At the inception of Federation the Commonwealth Government assumed the powers and liabilities the States exercised previously, and it is assumed by the Company that the Commonwealth Government is subject to the condition laid down in the State Agreement. Should this assumption be correct the Company would probably be held either to be exempt from income tax under the Commonwealth scheme, or it may under the terms of the Agreement require to be recouped to the amount of tax paid if it were demanded by this Department.
So far as the liabilities of shareholders of the Company are concerned there is no specific exemption that could be extended to them under the terms of the Agreements that have been exhibited, but in view of the peculiar relations between the Governments and the Company, it appears desirable to have the whole matter determined before insisting upon any of the shareholders paying a tax in respect of the income derived from this source. A great many of the shareholders are resident in England-they number, I understand, about 7,000.
In view of these facts I should be glad to be favoured with advice as to the course to be pursued.
The agreement in question was entered into between the Company and the States of South Australia, Western Australia and Tasmania.
At Federation the Commonwealth took over the control of the postal, telegraphic and telephonic services, and in so doing would take over such of the obligations imposed on the States under the agreement with the Company as were applicable to the powers of the Commonwealth.
The control of the Customs having passed exclusively to the Commonwealth, the obligation of refunding customs duties under the agreement would rest on the Commonwealth.
The Commonwealth, however, does not assume any obligations except those that were previously obligations on the State, but are now, owing to the division of powers under Federation, applicable to the Commonwealth instead of the States.

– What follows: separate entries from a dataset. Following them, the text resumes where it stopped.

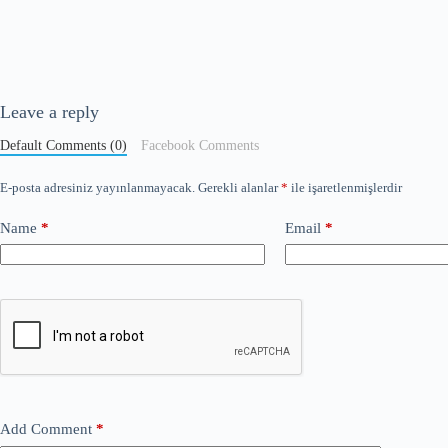
Leave a reply
Default Comments (0)
Facebook Comments
E-posta adresiniz yayınlanmayacak.
Gerekli alanlar
*
ile işaretlenmişlerdir
Name
*
Email
*
Add Comment
*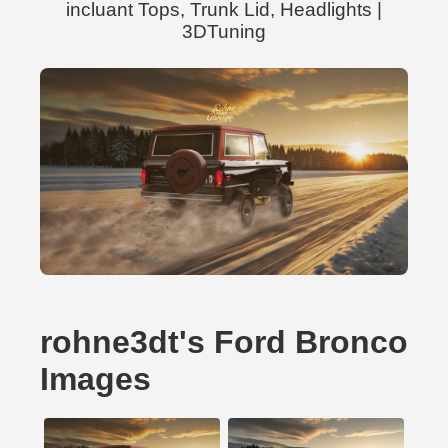
incluant Tops, Trunk Lid, Headlights |
3DTuning
rohne3dt's Ford Bronco
Images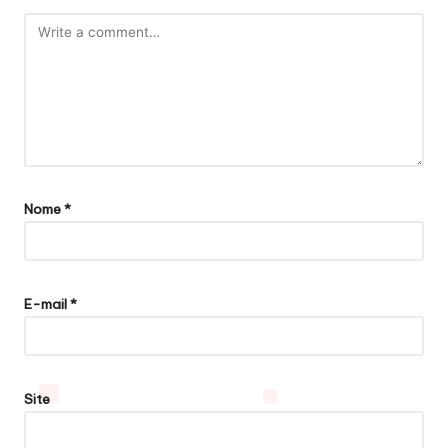
Nome
*
E-mail
*
Site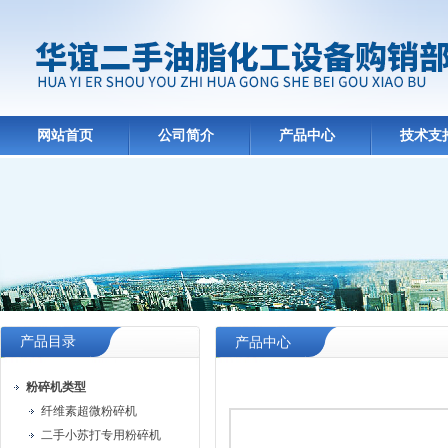
网站首页
公司简介
产品中心
技术支
产品目录
产品中心
粉碎机类型
纤维素超微粉碎机
二手小苏打专用粉碎机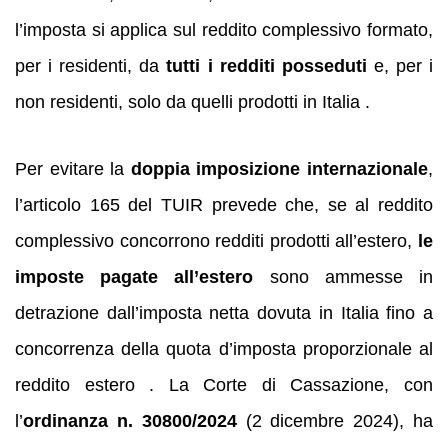
l’imposta si applica sul reddito complessivo formato,
per i residenti, da
tutti i redditi posseduti
e, per i
non residenti, solo da quelli prodotti in Italia .
Per evitare la
doppia imposizione internazionale
,
l’articolo 165 del TUIR prevede che, se al reddito
complessivo concorrono redditi prodotti all’estero,
le
imposte pagate all’estero
sono ammesse in
detrazione dall’imposta netta dovuta in Italia fino a
concorrenza della quota d’imposta proporzionale al
reddito estero . La Corte di Cassazione, con
l’
ordinanza n. 30800/2024
(2 dicembre 2024), ha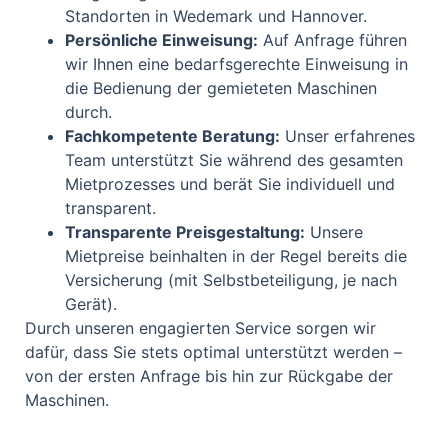
Standorten in Wedemark und Hannover.
Persönliche Einweisung:
Auf Anfrage führen
wir Ihnen eine bedarfsgerechte Einweisung in
die Bedienung der gemieteten Maschinen
durch.
Fachkompetente Beratung:
Unser erfahrenes
Team unterstützt Sie während des gesamten
Mietprozesses und berät Sie individuell und
transparent.
Transparente Preisgestaltung:
Unsere
Mietpreise beinhalten in der Regel bereits die
Versicherung (mit Selbstbeteiligung, je nach
Gerät).
Durch unseren engagierten Service sorgen wir
dafür, dass Sie stets optimal unterstützt werden –
von der ersten Anfrage bis hin zur Rückgabe der
Maschinen.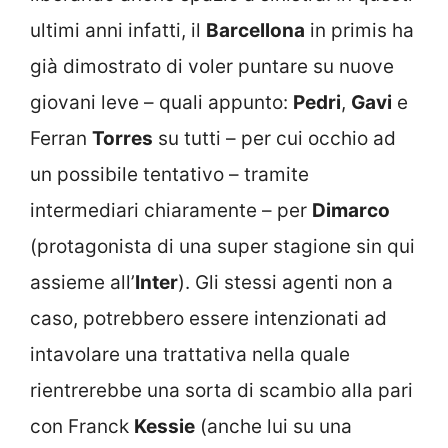
ultimi anni infatti, il
Barcellona
in primis ha
già dimostrato di voler puntare su nuove
giovani leve – quali appunto:
Pedri
,
Gavi
e
Ferran
Torres
su tutti – per cui occhio ad
un possibile tentativo – tramite
intermediari chiaramente – per
Dimarco
(protagonista di una super stagione sin qui
assieme all’
Inter
). Gli stessi agenti non a
caso, potrebbero essere intenzionati ad
intavolare una trattativa nella quale
rientrerebbe una sorta di scambio alla pari
con Franck
Kessie
(anche lui su una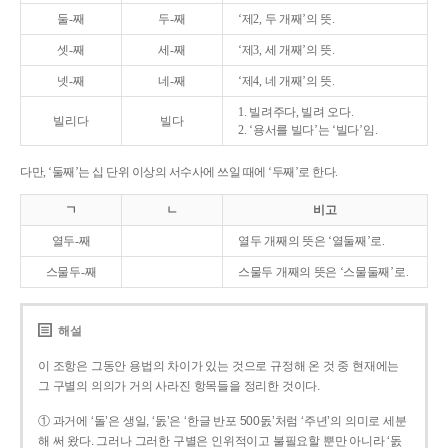
둘-째
두-째
‘제2, 두 개째’의 뜻.
셋-째
세-째
‘제3, 세 개째’의 뜻.
넷-째
네-째
‘제4, 네 개째’의 뜻.
1. 빌려주다, 빌려 오다.
빌리다
빌다
2. ‘용서를 빌다’는 ‘빌다’임.
다만, ‘둘째’는 십 단위 이상의 서수사에 쓰일 때에 ‘두째’로 한다.
ㄱ
ㄴ
비고
열두-째
열두 개째의 뜻은 ‘열둘째’로.
스물두-째
스물두 개째의 뜻은 ‘스물둘째’로.
해설
이 조항은 그동안 용법의 차이가 있는 것으로 규정해 온 것 중 현재에는
그 구별의 의의가 거의 사라진 항목들을 정리한 것이다.
① 과거에 ‘돌’은 생일, ‘돐’은 ‘한글 반포 500돐’처럼 ‘주년’의 의미로 세분
해 써 왔다. 그러나 그러한 구별은 인위적이고 불필요할 뿐만 아니라 ‘돐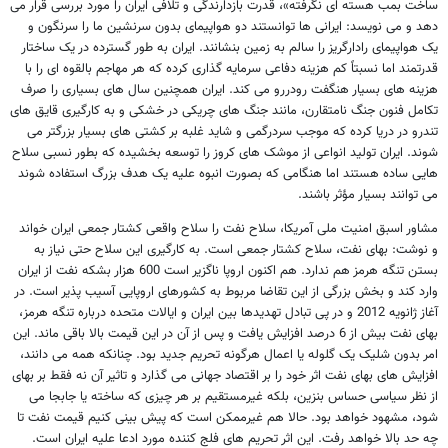
ساخت بمب هسته ای نگرفته»، قدرت بازدارندگی و تلافی ایران را مورد بررسی قرار می
دهد و می نویسد: ایرانی ها توانستند دو هواپیمای بدون سرنشین ما را سرنگون و
یک هواپیمای رادارگریز را سالم به زمین بنشانند. ایران به طور گسترده در یک ساختار
قدرتمند اما نسبتاً کم هزینه دفاعی سرمایه گذاری کرده که هر مهاجم بالقوه ای را با
هزینه های بسیار هنگفت رودررو می کند. ایران همچنین سال های بسیاری را صرف
تکامل فنون جنگ نامتقارن، مانند جنگ های چریکی در خشکی و به کارگیری قایق های
تندرو در دریا کرده که موجب سردرگمی و شاید غلبه بر کشتی های بسیار بزرگتر می
شوند. ایران تولید انواعی از موشک های کروز را توسعه بخشیده که بطور نسبی سلاح
هایی ساده هستند اما هنگامی که بصورت انبوه علیه یک هدف بزرگ استفاده شوند
می توانند بسیار مؤثر باشند.
مشاور اسبق امنیت ملی آمریکا، سلاح نفت را سلاح واقعی کشتار جمعی ایران خواند
و نوشت: بهای نفت، سلاح کشتار جمعی است. به کارگیری این سلاح حتی نیاز به
بستن تنگه هرمز هم ندارد. هم اکنون اروپا ناگزیر است 600 هزار بشکه نفت از ایران
وارد کند و بخش بزرگی از این تقاضا مربوط به کشورهای اروپایی آسیب پذیر است. در
آغاز ژانویه 2012 و در پی تبادل تهدیدها بین ایران و ایالات متحده درباره تنگه هرمز،
بهای نفت بیش از 6 درصد افزایش یافت و پس از آن در این قیمت بالا باقی ماند. این
امر بدون شلیک یک گلوله یا اعمال هرگونه تحریم جدید بود. چنانکه همه می دانند،
افزایش های بهای نفت اثر خود را بر اقتصاد جهانی می گذارد و تاثیر آن نه فقط بر بهای
از نظر سیاسی حساس بنزین، بلکه غیرمستقیم بر هر چیزی که ساخته یا جابجا می
شود، مشهود خواهد بود. حالا هم غیرممکن است که پیش بینی کنیم قیمت نفت تا
چه حد بالا خواهد رفت. این اثر تحریم های فلج کننده مورد ادعا علیه ایران است.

The rates and taxes referred to in clause 19 of the agreement are rates and taxes imposed by the State, and the obligation of recouping the Company would only rest on the Commonwealth to the extent to which these rates and taxes related to matters which had come under the control of the Commonwealth.
A Commonwealth income tax is not a tax of this class, and is not, I think, within the class of the taxes referred to in clause 19 of the agreement.
In my opinion, under the agreement of 14 April 1900, the Company is not exempt from Commonwealth income tax, nor is the Commonwealth liable to recoup the Company for any income tax which may have been paid by the Company.